His death certificate, signed by his brother and Susan’s great grandfather William Toulmin of Euston Road, says he died of a cerebral haemorrhage and ulceration of the intestine.
During her research, Susan also discovered John worked as a former member of the ambulance brigade, was employed as a baker with Mr Blakeborough of Queen Street and was a member of St John Ambulance brigade.
The son of John and Margaret Toulmin, members of the Toulmins who were an original Morecambe family, he lived at Back Pedder Street but while he was in the army his mother moved to Beecham Street.
It is believed he went overseas on February 14 1914 and during the war, saw his friend William Walls shot dead. Walls died on March 8 1915.
After he himself was injured, John’s family received a telegram to say he was seriously ill in Canterbury so they set off to see him but sadly didn’t make it before he died.
The body was brought back to Morecambe and there was a funeral with full military honours. Hundreds of people attended.
John was buried in the cemetery in a family grave with his father John, who died in 1899, and Thomas Hodgson, who worked for his father as a carter. Over the years, the grave became derelict.

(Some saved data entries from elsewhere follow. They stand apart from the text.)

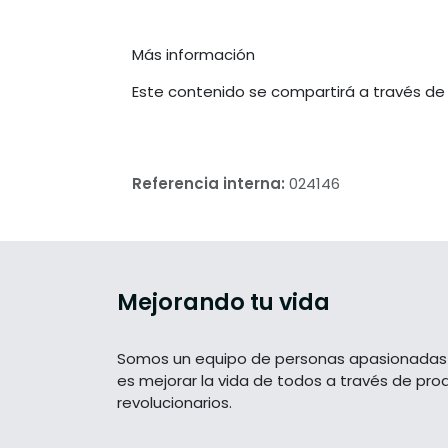
Más información
Este contenido se compartirá a través de
Referencia interna:
024146
Mejorando tu vida
Somos un equipo de personas apasionadas 
es mejorar la vida de todos a través de pro
revolucionarios.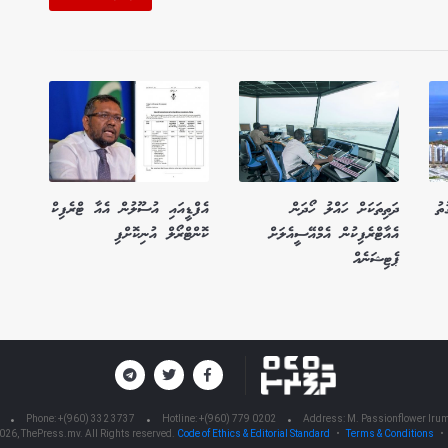
ތު
ދަތިތަކަށް ހައްލު ހޯދަން
އެފްޑީއައި އުސޫލުން އެއާ ޓްރެފިކް
އެއާޓްރެފިކުން އެމްއޭސީއެލަށް
ކޮންޓްރޯލް އުނިކޮށްފި
ޕެޓިޝަނެއް
Phone: +(960) 332 3737
Hotline: +(960) 779 0202
Address: M. Passionflower Irum
026, ThePress.mv. All Rights reserved.
Code of Ethics & Editorial Standard
•
Terms & Conditions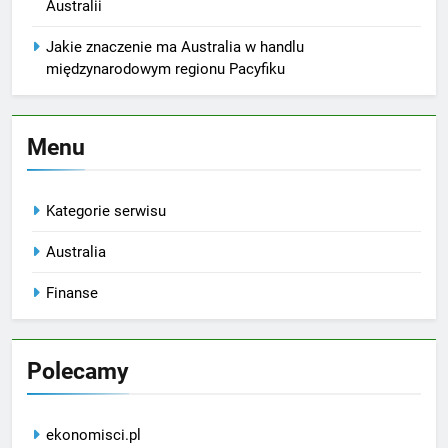
Australii
Jakie znaczenie ma Australia w handlu
międzynarodowym regionu Pacyfiku
Menu
Kategorie serwisu
Australia
Finanse
Polecamy
ekonomisci.pl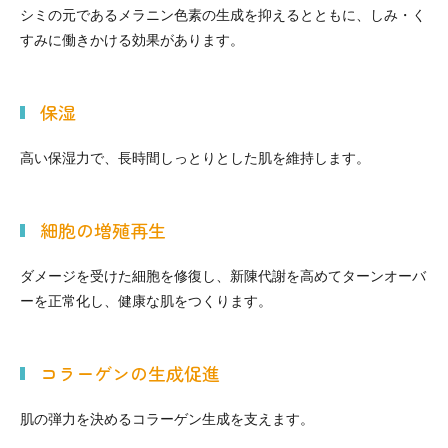
シミの元であるメラニン色素の生成を抑えるとともに、しみ・く
すみに働きかける効果があります。
保湿
高い保湿力で、長時間しっとりとした肌を維持します。
細胞の増殖再生
ダメージを受けた細胞を修復し、新陳代謝を高めてターンオーバ
ーを正常化し、健康な肌をつくります。
コラーゲンの生成促進
肌の弾力を決めるコラーゲン生成を支えます。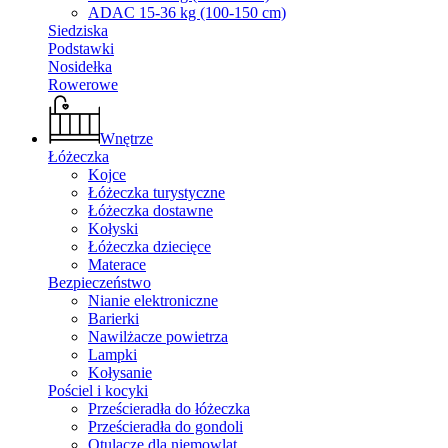
ADAC 15-36 kg (100-150 cm)
Siedziska
Podstawki
Nosidełka
Rowerowe
Wnętrze
Łóżeczka
Kojce
Łóżeczka turystyczne
Łóżeczka dostawne
Kołyski
Łóżeczka dziecięce
Materace
Bezpieczeństwo
Nianie elektroniczne
Barierki
Nawilżacze powietrza
Lampki
Kołysanie
Pościel i kocyki
Prześcieradła do łóżeczka
Prześcieradła do gondoli
Otulacze dla niemowląt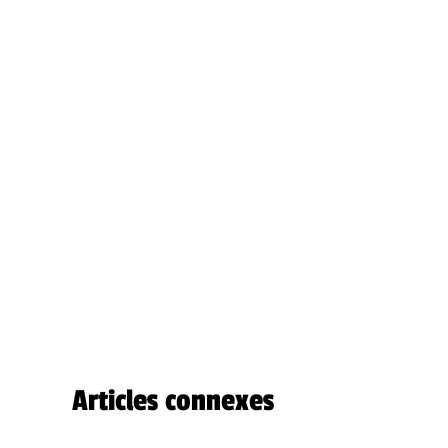
Articles connexes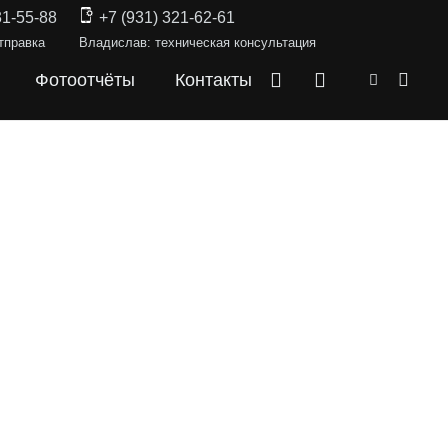
31-55-88
+7 (931) 321-62-61
тправка
Владислав: техническая консультация
Фотоотчёты
Контакты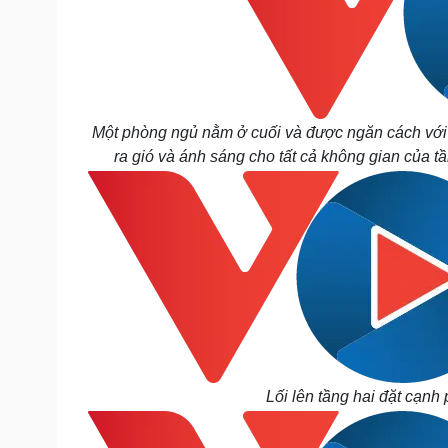
Một phòng ngủ nằm ở cuối và được ngăn cách với
ra gió và ánh sáng cho tất cả không gian của t
Lối lên tầng hai đặt cạnh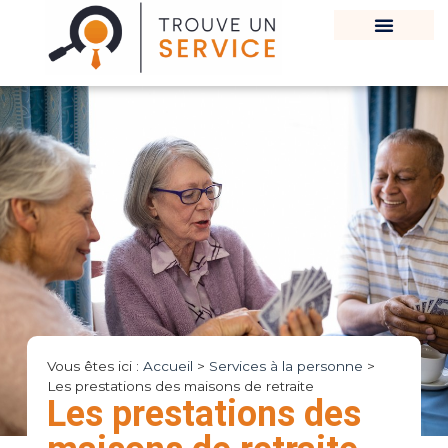
Vous êtes ici :
Accueil
>
Services à la personne
>
Les prestations des maisons de retraite
Les prestations des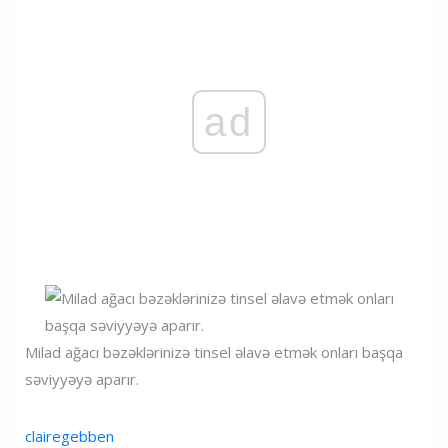
ad
Milad ağacı bəzəklərinizə tinsel əlavə etmək onları başqa
səviyyəyə aparır.
clairegebben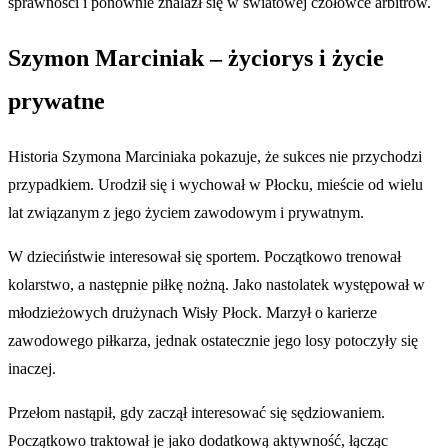
sprawności i ponownie znalazł się w światowej czołówce arbitrów.
Szymon Marciniak – życiorys i życie
prywatne
Historia Szymona Marciniaka pokazuje, że sukces nie przychodzi
przypadkiem. Urodził się i wychował w Płocku, mieście od wielu
lat związanym z jego życiem zawodowym i prywatnym.
W dzieciństwie interesował się sportem. Początkowo trenował
kolarstwo, a następnie piłkę nożną. Jako nastolatek występował w
młodzieżowych drużynach Wisły Płock. Marzył o karierze
zawodowego piłkarza, jednak ostatecznie jego losy potoczyły się
inaczej.
Przełom nastąpił, gdy zaczął interesować się sędziowaniem.
Początkowo traktował je jako dodatkową aktywność, łącząc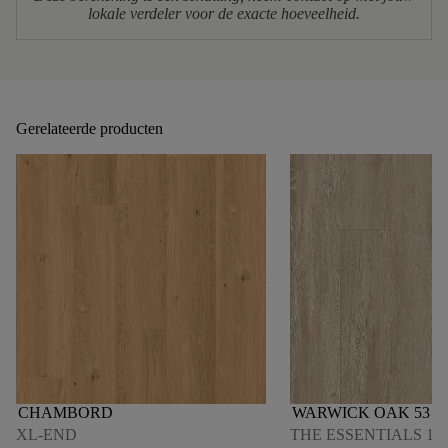
lokale verdeler voor de exacte hoeveelheid.
Gerelateerde producten
CHAMBORD
WARWICK OAK 53
XL-END
THE ESSENTIALS 180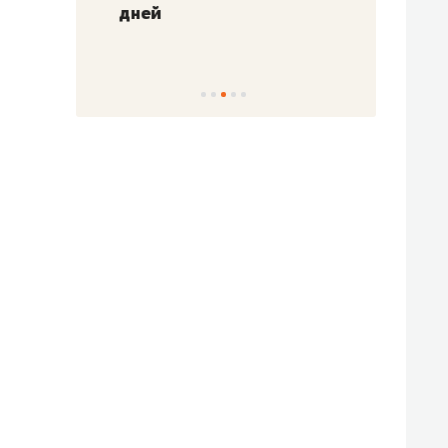
!»
дней
с вер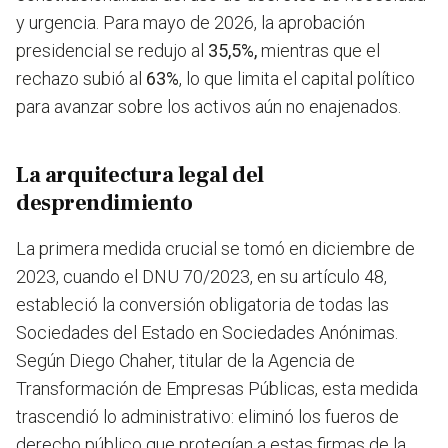
y urgencia. Para mayo de 2026, la aprobación
presidencial se redujo al
35,5%,
mientras que el
rechazo subió al
63%
, lo que limita el capital político
para avanzar sobre los activos aún no enajenados.
La arquitectura legal del
desprendimiento
La primera medida crucial se tomó en diciembre de
2023, cuando el DNU 70/2023, en su artículo 48,
estableció la conversión obligatoria de todas las
Sociedades del Estado en Sociedades Anónimas.
Según Diego Chaher, titular de la Agencia de
Transformación de Empresas Públicas, esta medida
trascendió lo administrativo: eliminó los fueros de
derecho público que protegían a estas firmas de la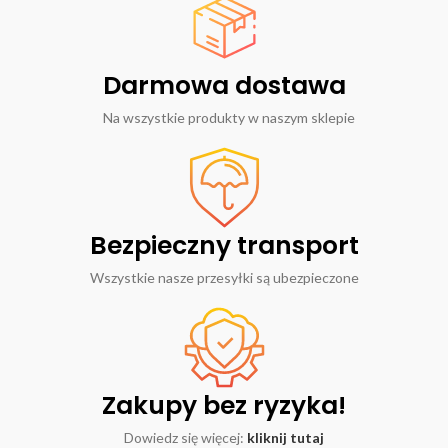
Darmowa dostawa
Na wszystkie produkty w naszym sklepie
Bezpieczny transport
Wszystkie nasze przesyłki są ubezpieczone
Zakupy bez ryzyka!
Dowiedz się więcej:
kliknij tutaj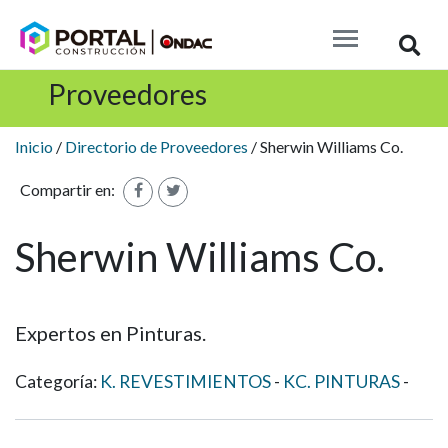
Busc
Proveedores
Inicio
/
Directorio de Proveedores
/ Sherwin Williams Co.
Compartir en:
Sherwin Williams Co.
Expertos en Pinturas.
Categoría:
K. REVESTIMIENTOS
KC. PINTURAS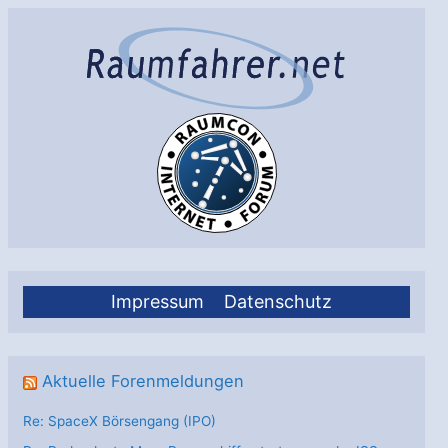
Impressum
Datenschutz
Aktuelle Forenmeldungen
Re: SpaceX Börsengang (IPO)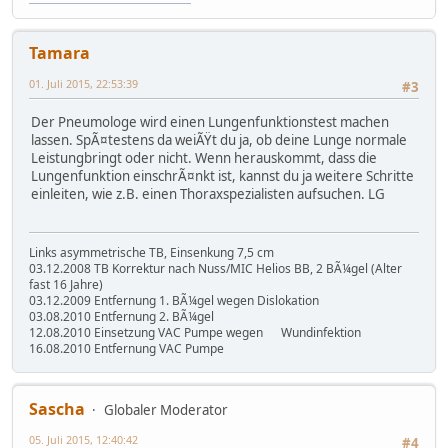
Tamara
01. Juli 2015, 22:53:39
#3
Der Pneumologe wird einen Lungenfunktionstest machen
lassen. SpÃ¤testens da weiÃŸt du ja, ob deine Lunge normale
Leistungbringt oder nicht. Wenn herauskommt, dass die
Lungenfunktion einschrÃ¤nkt ist, kannst du ja weitere Schritte
einleiten, wie z.B. einen Thoraxspezialisten aufsuchen. LG
Links asymmetrische TB, Einsenkung 7,5 cm
03.12.2008 TB Korrektur nach Nuss/MIC Helios BB, 2 BÃ¼gel (Alter
fast 16 Jahre)
03.12.2009 Entfernung 1. BÃ¼gel wegen Dislokation
03.08.2010 Entfernung 2. BÃ¼gel
12.08.2010 Einsetzung VAC Pumpe wegen Wundinfektion
16.08.2010 Entfernung VAC Pumpe
Sascha
Globaler Moderator
05. Juli 2015, 12:40:42
#4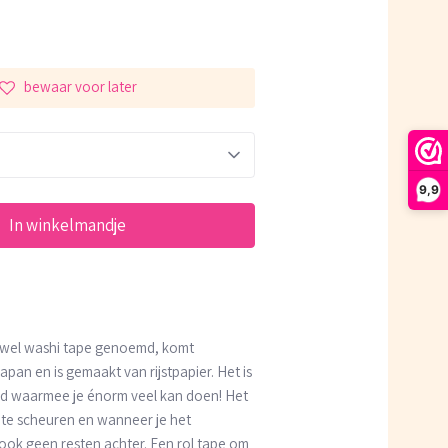
bewaar voor later
9,9
In winkelmandje
 wel washi tape genoemd,
komt
Japan en is gemaakt van rijstpapier.
Het is
nd waarmee je énorm veel kan doen! Het
f te scheuren en w
anneer je het
 ook geen resten achter.
Een rol tape om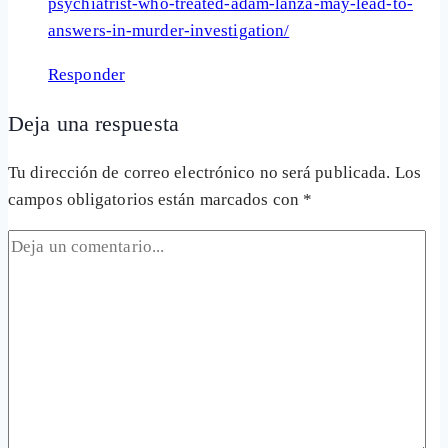
psychiatrist-who-treated-adam-lanza-may-lead-to-
answers-in-murder-investigation/
Responder
Deja una respuesta
Tu dirección de correo electrónico no será publicada.
Los
campos obligatorios están marcados con
*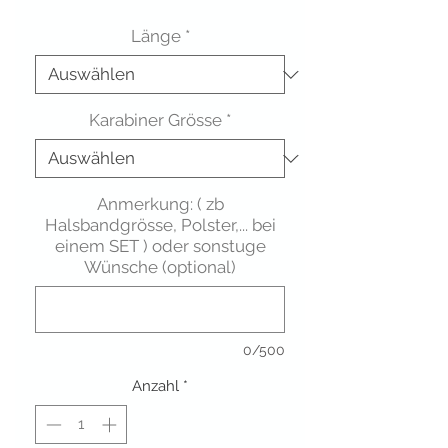
Länge
*
Karabiner Grösse
*
Anmerkung: ( zb
Halsbandgrösse, Polster,... bei
einem SET ) oder sonstuge
Wünsche (optional)
0/500
Anzahl
*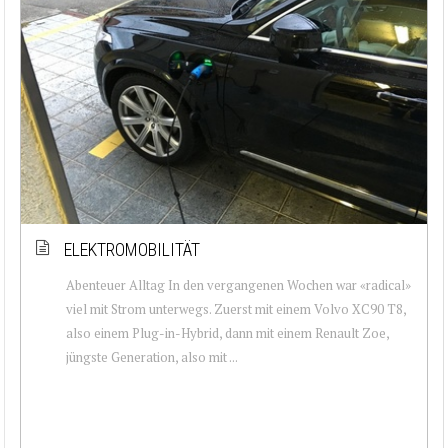
ELEKTROMOBILITÄT
Abenteuer Alltag In den vergangenen Wochen war «radical»
viel mit Strom unterwegs. Zuerst mit einem Volvo XC90 T8,
also einem Plug-in-Hybrid, dann mit einem Renault Zoe,
jüngste Generation, also mit ...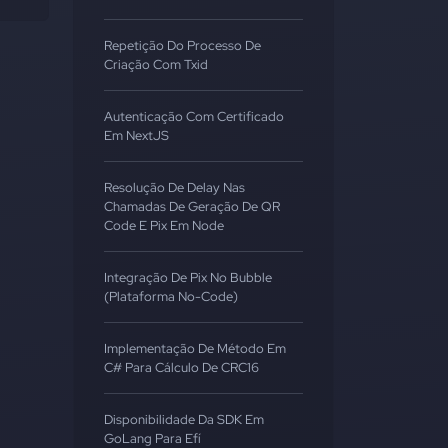
Repetição Do Processo De
Criação Com Txid
Autenticação Com Certificado
Em NextJS
Resolução De Delay Nas
Chamadas De Geração De QR
Code E Pix Em Node
Integração De Pix No Bubble
(Plataforma No-Code)
Implementação De Método Em
C# Para Cálculo De CRC16
Disponibilidade Da SDK Em
GoLang Para Efí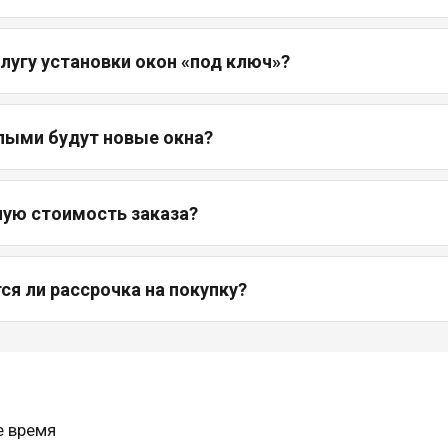
слугу установки окон «под ключ»?
лыми будут новые окна?
ную стоимость заказа?
я ли рассрочка на покупку?
е время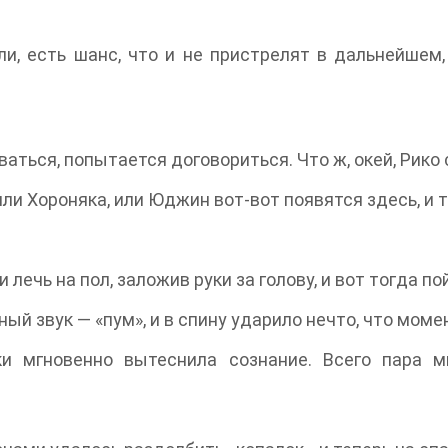
ли, есть шанс, что и не пристрелят в дальнейшем,
ваться, попытается договориться. Что ж, окей, Рико
ли Хороняка, или Юджин вот-вот появятся здесь, и 
лечь на пол, заложив руки за голову, и вот тогда по
ый звук — «пум», и в спину ударило нечто, что моме
ки мгновенно вытеснила сознание. Всего пара м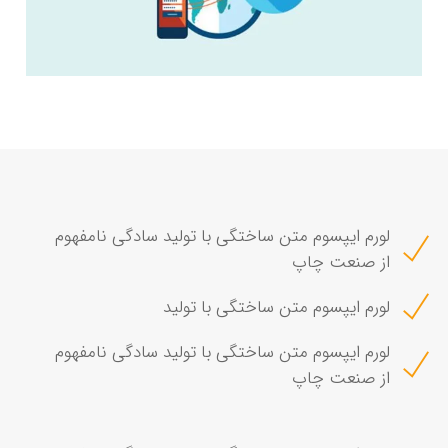
لورم ایپسوم متن ساختگی با تولید سادگی نامفهوم
از صنعت چاپ
لورم ایپسوم متن ساختگی با تولید
لورم ایپسوم متن ساختگی با تولید سادگی نامفهوم
از صنعت چاپ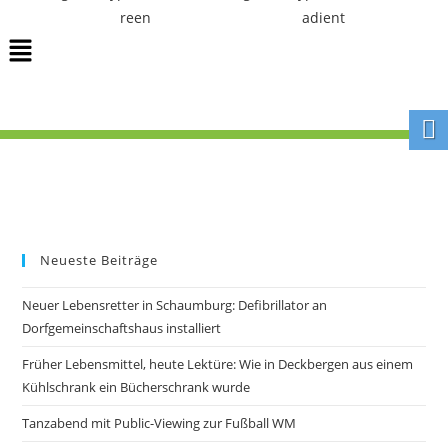
Neueste Beiträge
Neuer Lebensretter in Schaumburg: Defibrillator an
Dorfgemeinschaftshaus installiert
Früher Lebensmittel, heute Lektüre: Wie in Deckbergen aus einem
Kühlschrank ein Bücherschrank wurde
Tanzabend mit Public-Viewing zur Fußball WM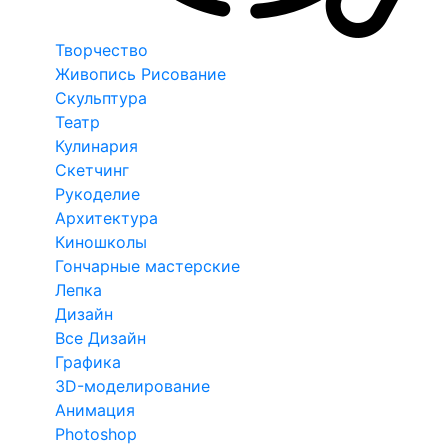
Творчество
Живопись Рисование
Скульптура
Театр
Кулинария
Скетчинг
Рукоделие
Архитектура
Киношколы
Гончарные мастерские
Лепка
Дизайн
Все Дизайн
Графика
3D-моделирование
Анимация
Photoshop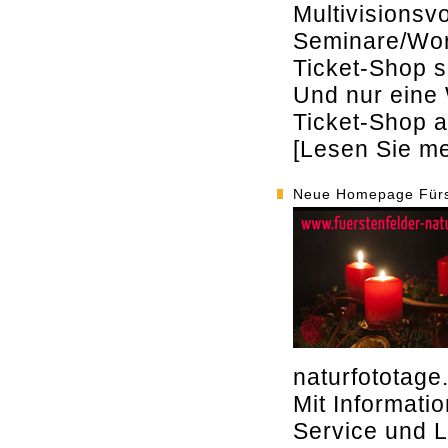
Multivisionsv
Seminare/Wor
Ticket-Shop s
Und nur eine 
Ticket-Shop a
[Lesen Sie meh
Neue Homepage Fürst
naturfototag
Mit Informati
Service und L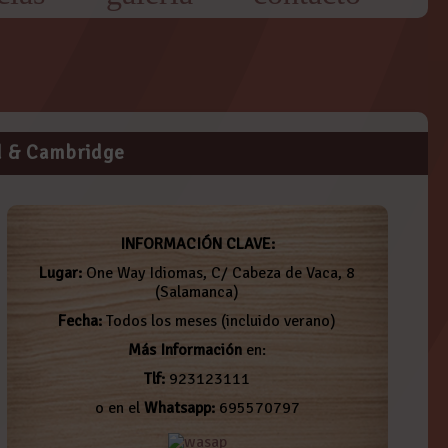
d & Cambridge
INFORMACIÓN CLAVE:
Lugar:
One Way Idiomas, C/ Cabeza de Vaca, 8
(Salamanca)
Fecha:
Todos los meses (incluido verano)
Más Información
en:
Tlf:
923123111
o en el
Whatsapp:
695570797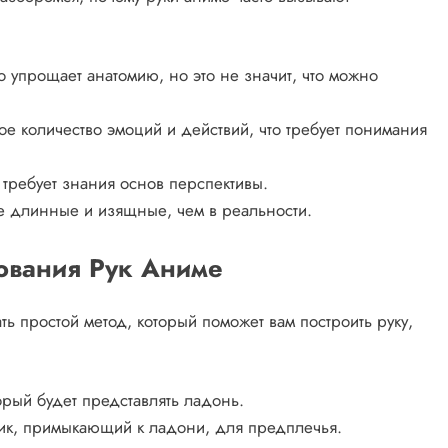
упрощает анатомию, но это не значит, что можно
ое количество эмоций и действий, что требует понимания
 требует знания основ перспективы.
ее длинные и изящные, чем в реальности.
сования Рук Аниме
ь простой метод, который поможет вам построить руку,
орый будет представлять ладонь.
ик, примыкающий к ладони, для предплечья.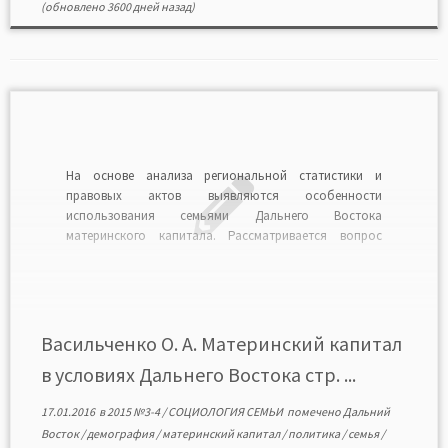
(обновлено 3600 дней назад)
На основе анализа региональной статистики и
правовых актов выявляются особенности
использования семьями Дальнего Востока
материнского капитала. Рассматривается вопрос
влияния материнского капитала на демографическое
состояние региона. Предложены меры
совершенствования использования материнского
капитала в целях повышения статуса многодетных
семей и планирования демографической
Васильченко О. А. Материнский капитал
политики.Читать в формате PDF>>
в условиях Дальнего Востока стр. ...
17.01.2016
в
2015 №3-4
/
СОЦИОЛОГИЯ СЕМЬИ
помечено
Дальний
Восток
/
демография
/
материнский капитал
/
политика
/
семья
/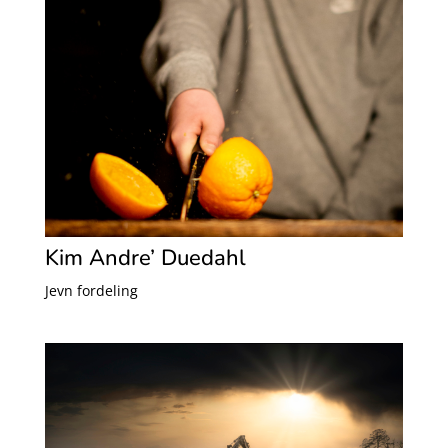
Kim Andre’ Duedahl
Jevn fordeling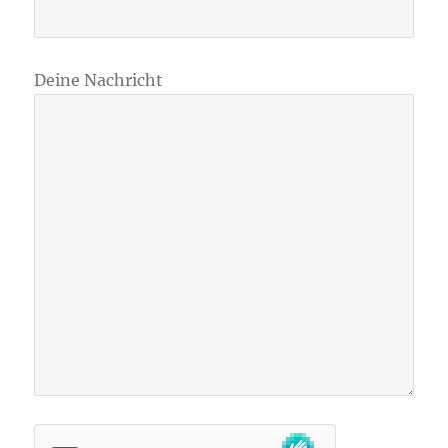
Deine Nachricht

Susan, who runs drama classes for children in the Morecambe area, said: “The Commonwealth War Graves Commission had to find out who owned the grave and now they have come to the conclusion that it’s mine because I’m the oldest living relative.
“I found it quite moving that I found out 100 years on from when he was wounded.”
The service on Friday was conducted by Methodist Minister Rev Eddie Sykes and attended by representatives from Lancaster City Council, the Commonwealth War Graves Commission and the Royal British Legion.